Müller apresentou ainda uma terceira diferença: (iii) "o
'transcendente' ou diferença teológica no sentido estrito: a diferença de
Deus em relação aos entes, à enticidade e ao ser." O discurso sobre Deus
ocorre inteiramente fora da jurisdição da diferença ontológica em qualquer
sentido. Heidegger pode ter dito o mesmo que Husserl quis dizer, que Deus é
simplesmente transcendente à experiência fenomenológica, ou o que Lutero (cuja
obra Heidegger conhecia bem) quis dizer, que Deus escolheu "as coisas que
não são, para aniquilar as que são" (1 Coríntios 1:28). Nunca use a
palavra “ser” e “Deus” na mesma frase.
A obra "Ser e Tempo" se limita
largamente a trabalhar a questão da diferença entre o ser do Dasein,
cujo modo de ser (Wesen) é a “existência” (Existenz), e suas
características ônticas (existentiell). Isso causou uma grande confusão.

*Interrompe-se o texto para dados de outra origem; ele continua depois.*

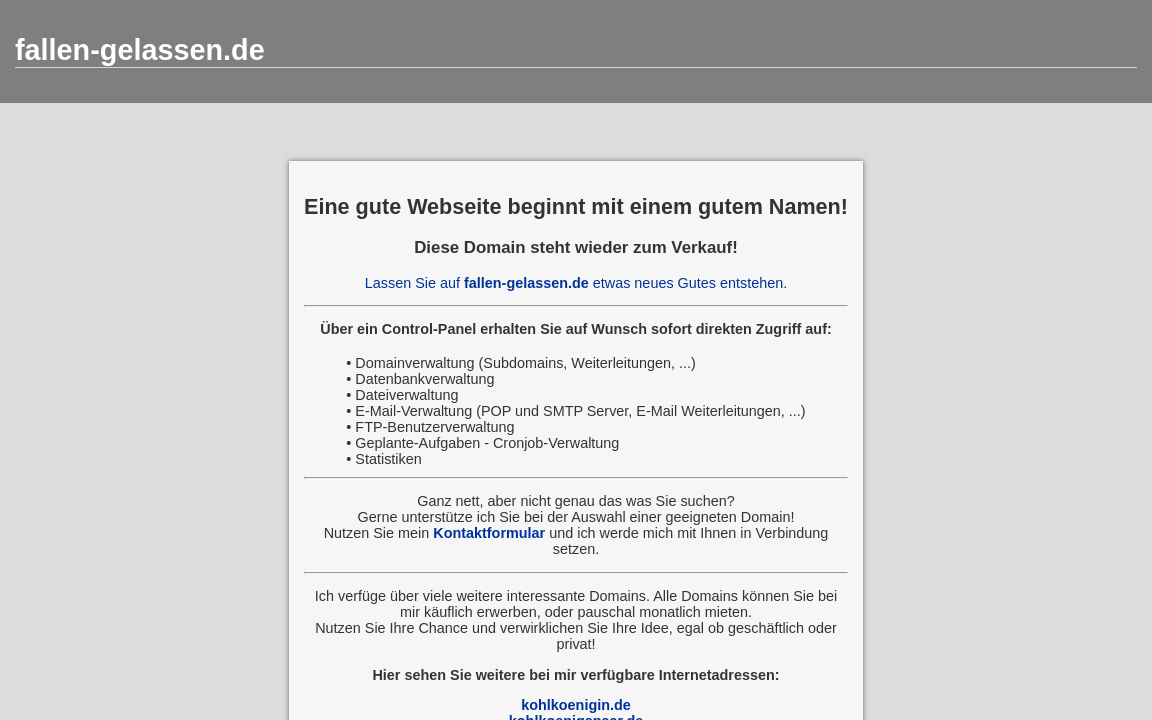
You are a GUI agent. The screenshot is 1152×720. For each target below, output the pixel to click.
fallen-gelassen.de (140, 50)
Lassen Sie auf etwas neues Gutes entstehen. (576, 283)
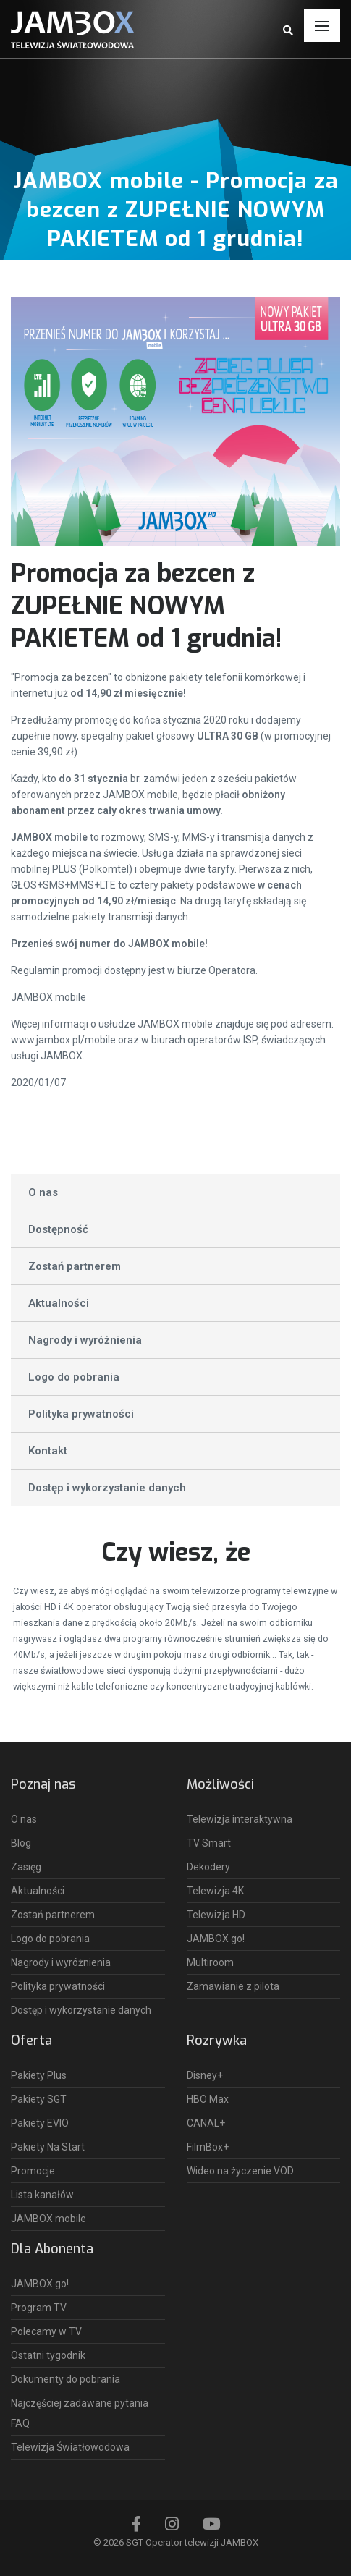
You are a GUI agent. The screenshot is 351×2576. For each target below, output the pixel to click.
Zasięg (26, 1867)
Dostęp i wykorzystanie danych (107, 1487)
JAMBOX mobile (48, 997)
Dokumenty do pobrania (65, 2379)
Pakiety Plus (39, 2075)
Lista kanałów (42, 2194)
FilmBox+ (208, 2147)
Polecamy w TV (46, 2331)
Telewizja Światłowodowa (70, 2447)
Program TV (39, 2307)
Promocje (33, 2171)
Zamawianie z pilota (233, 1986)
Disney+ (205, 2075)
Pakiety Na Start (48, 2147)
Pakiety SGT (39, 2099)
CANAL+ (206, 2123)
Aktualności (58, 1303)
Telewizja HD (216, 1914)
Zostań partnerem (74, 1266)
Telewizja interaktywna (239, 1819)
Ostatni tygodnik (48, 2355)
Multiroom (210, 1962)
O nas (43, 1192)
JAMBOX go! (216, 1938)
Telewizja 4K (215, 1891)
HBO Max (208, 2099)
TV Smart (209, 1843)
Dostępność (58, 1229)
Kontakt (47, 1450)
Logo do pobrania (73, 1377)
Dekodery (208, 1867)
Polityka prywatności (81, 1413)
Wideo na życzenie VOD (240, 2171)
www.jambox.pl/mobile (63, 1040)
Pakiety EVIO (40, 2123)
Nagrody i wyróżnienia (85, 1340)
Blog (21, 1843)
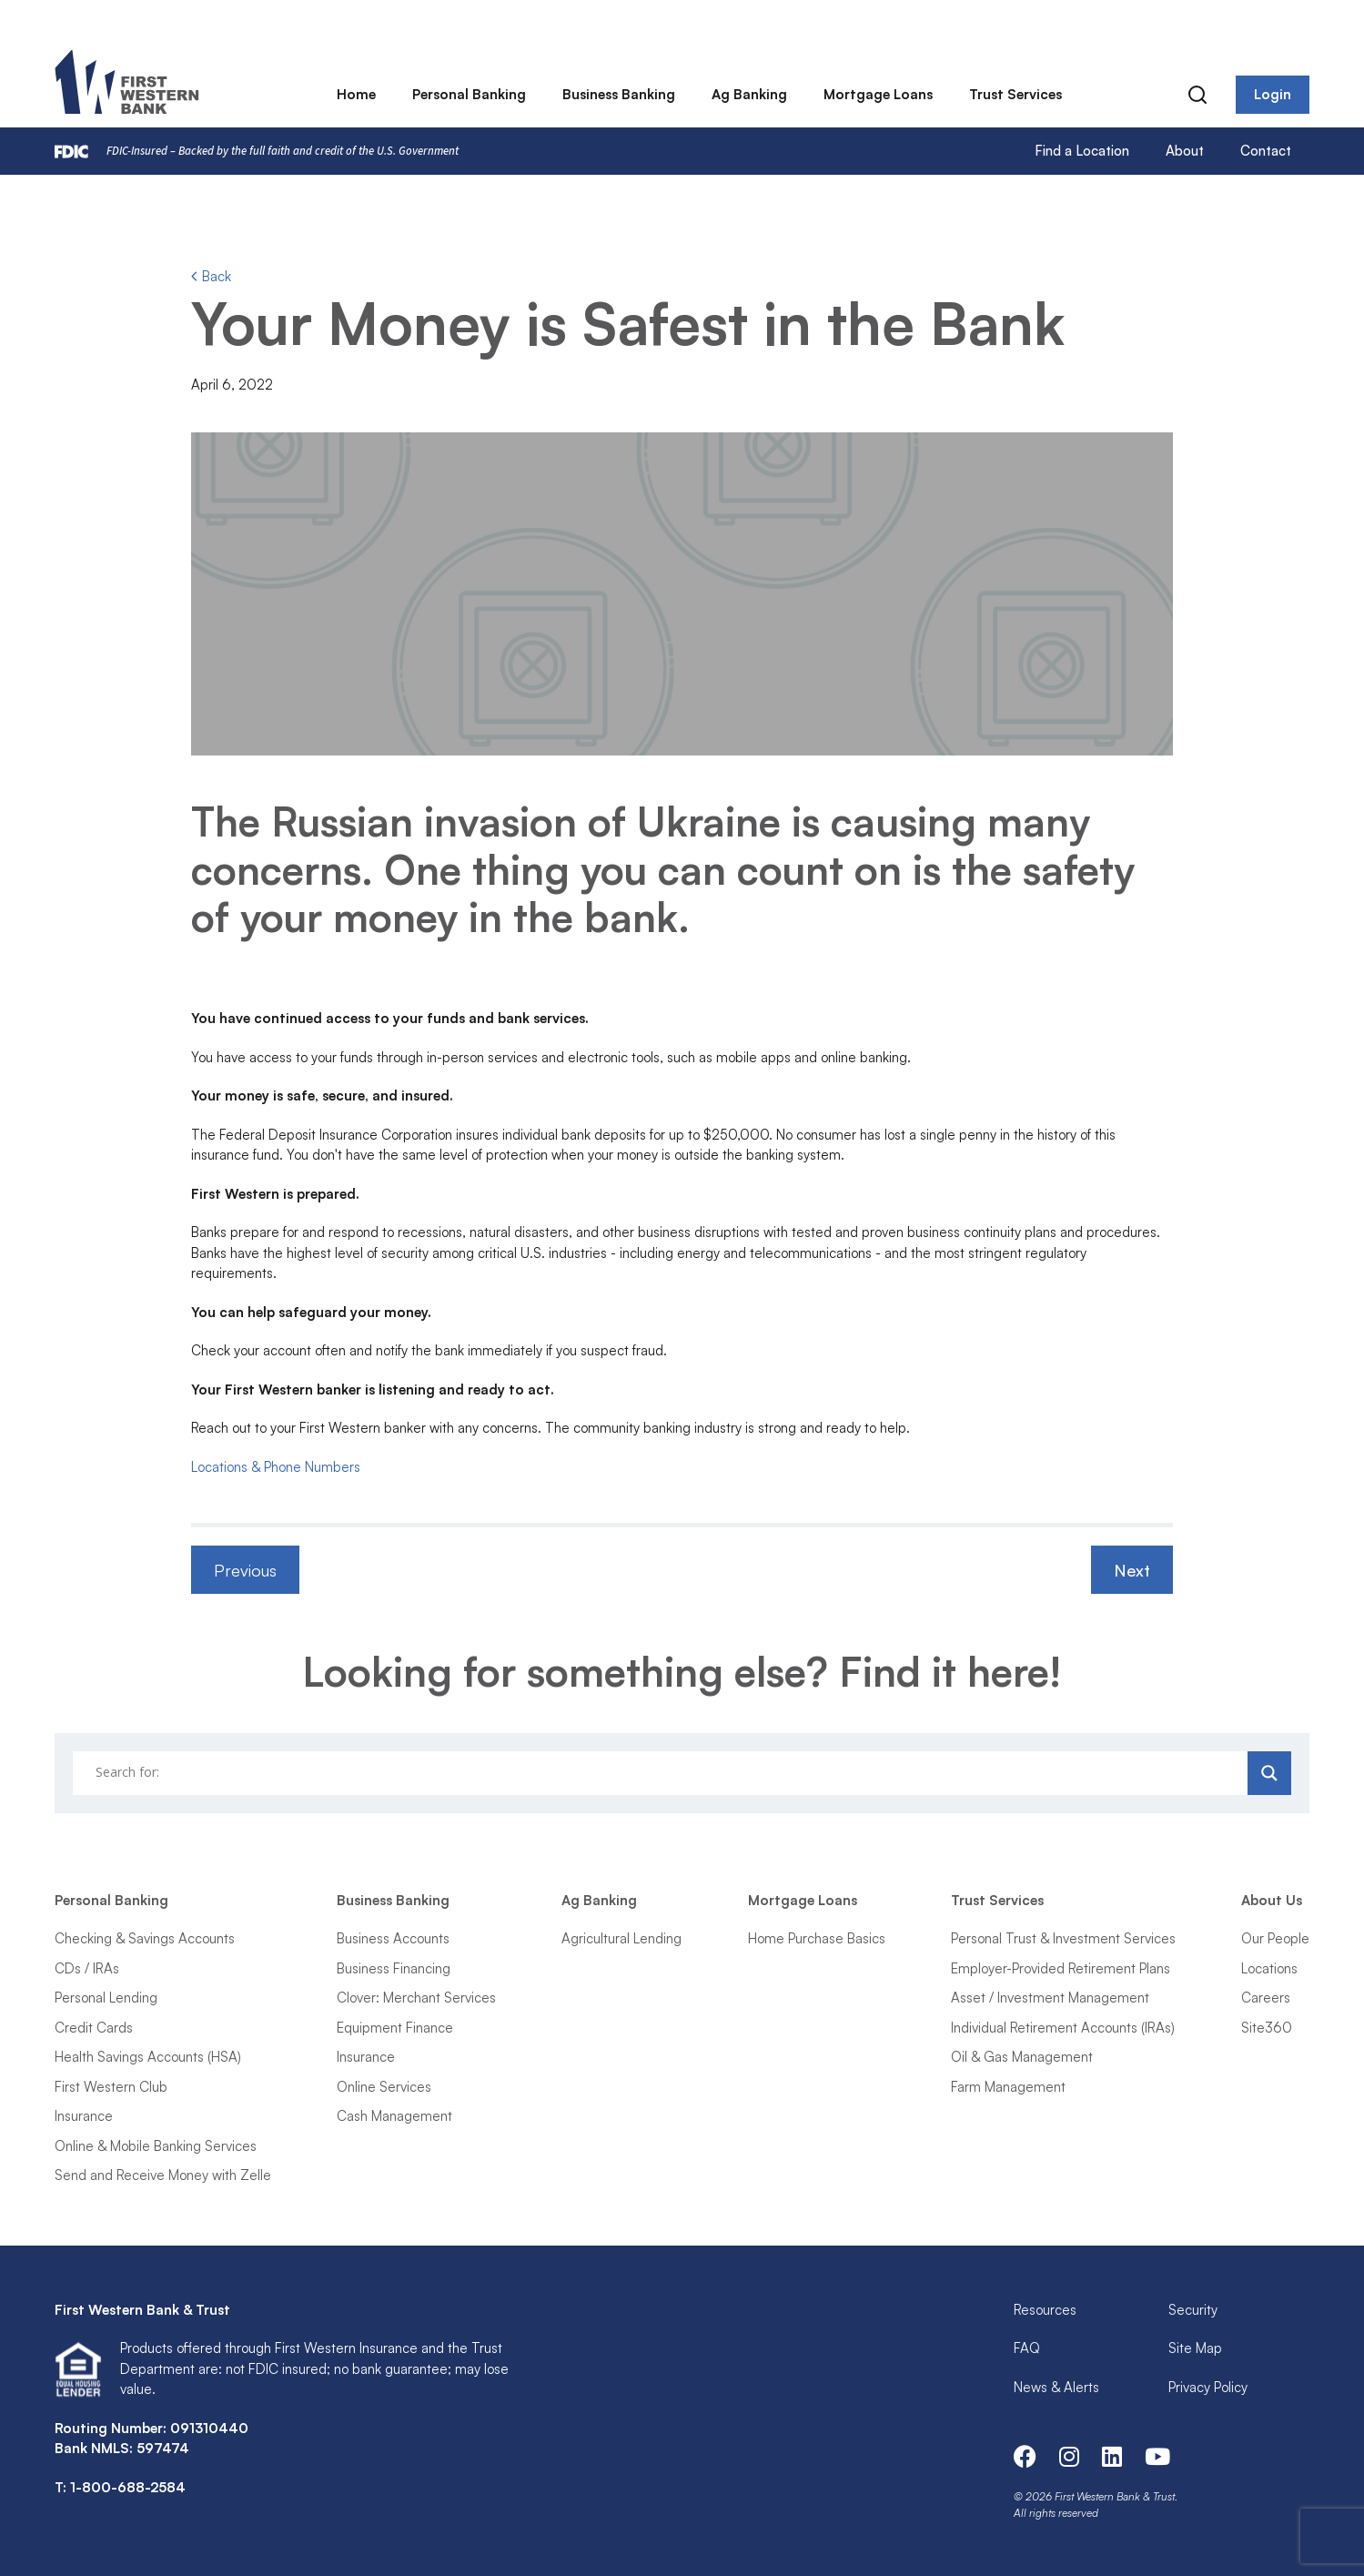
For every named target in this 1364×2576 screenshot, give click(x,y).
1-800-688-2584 (128, 2487)
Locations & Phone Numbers (275, 1467)
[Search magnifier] (1269, 1773)
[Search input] (662, 1773)
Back (211, 276)
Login (1272, 95)
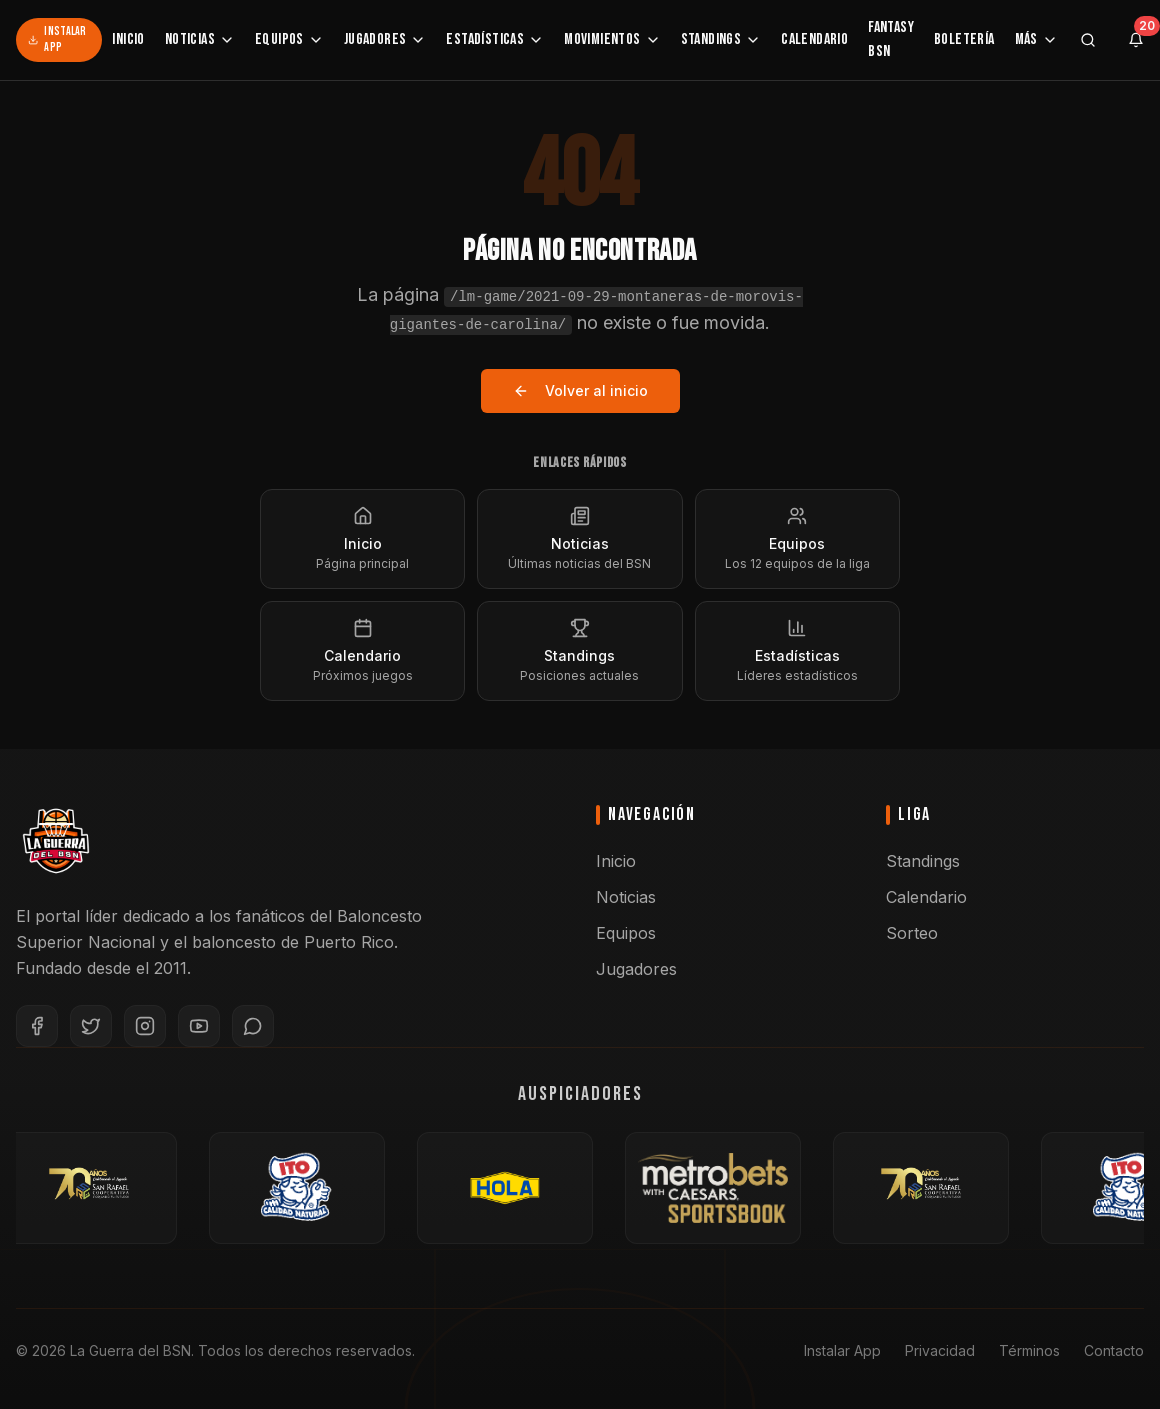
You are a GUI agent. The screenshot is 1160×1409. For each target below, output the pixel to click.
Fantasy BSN (891, 39)
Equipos (289, 39)
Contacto (1114, 1350)
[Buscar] (1088, 40)
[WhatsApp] (253, 1026)
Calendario (814, 39)
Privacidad (940, 1350)
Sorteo (912, 933)
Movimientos (612, 39)
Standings (721, 39)
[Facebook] (37, 1026)
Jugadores (385, 39)
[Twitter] (91, 1026)
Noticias (200, 39)
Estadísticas (495, 39)
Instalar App (57, 39)
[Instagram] (145, 1026)
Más (1036, 39)
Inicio (128, 39)
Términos (1029, 1350)
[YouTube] (199, 1026)
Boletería (964, 39)
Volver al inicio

Os franceses presumiram que essa era a distinção ontológica e, após a guerra,
Heidegger se tornou o guru do “existencialismo” francês, impressionantemente
apesar de sua associação com o nacional-socialismo.
Ontoteologia: Em 1940, a diferença ontológica passou a constituir a
própria metafísica que cabe ao pensamento superar. A metafísica reduz o ser a
algum tipo de enticidade - eidos, ousia, actus - mas a diferença como
tal, “infinitamente diferente do ser”, permanece irrefletida. A “Diferença” é
então desassociada da expressão capaz de tomar como objeto de reflexão a
própria Di-ferença (Unter-Schied ou Austrag). O termo alemão Austrag,
geralmente se refere a uma questão relativa a uma decisão, traduzindo
literalmente o grego dia + phorein e o latim dif + ferre, temos
os sentidos de “levar a cabo”, “pôr em prática”, o que descreve um círculo
ontológico. O ser é levado à cabo ou transportado para os entes (Überkommnis),
desocultando (ent-bergend) os entes em seu ser, mesmo quando os entes se
apresentam ou "vem ao" ser (Ankunft) à medida em que ocultam o
próprio ser. O ser e o ente são distanciados um do outro e um em direção ao
outro (auseinander-zueinander-tragen). A metafísica é a questão de
decisão do Austrag, ainda que de maneira irrefletida. O pensamento
realiza uma subsunção (retorno), e não
uma suprassunção (Aufhebung) como pensava Hegel - trata-se de um retorno
em direção a essa Diferença impensada, que "remete" (Geschick,
schicken) o ser aos entes, refere-se, destarte, ao "Acontecimento
Apropriativo" ou "Evento" (Ereignis) que "dá" o
ser (es gibt) aos entes.
A metafísica é onto-teo-lógica. Na ontoteologia, o
logos se degenera em razão (ratio/Grund), isto é, em uma base
explicativa. O ser proporciona o fundamento comum dos entes (ontologia),
enquanto o ente supremo fornece o fundamento causal dos demais entes
(teologia). Deus entra no círculo onto-teo-lógico como causa primeira (causa
sui). No entanto, como diz Heidegger, não se pode dirigir orações a uma
causa primeira, nem se prostrar diante dela em adoração: "a humanidade não
pode orar nem se sacrificar", "nem cair de joelhos em reverência, nem
cantar louvores e dançar" para uma causa primeira. Sendo assim, "o
pensamento ateu que se sente impelido a abandonar o Deus da filosofia, o Deus
como causa suprema, está talvez mais próximo do Deus verdadeiramente divino (dem
göttlichen Gott)”. O Deus verdadeiramente divino não é o Deus crucificado
(Lutero), mas o Deus dos poetas, as divindades gregas de Hölderlin.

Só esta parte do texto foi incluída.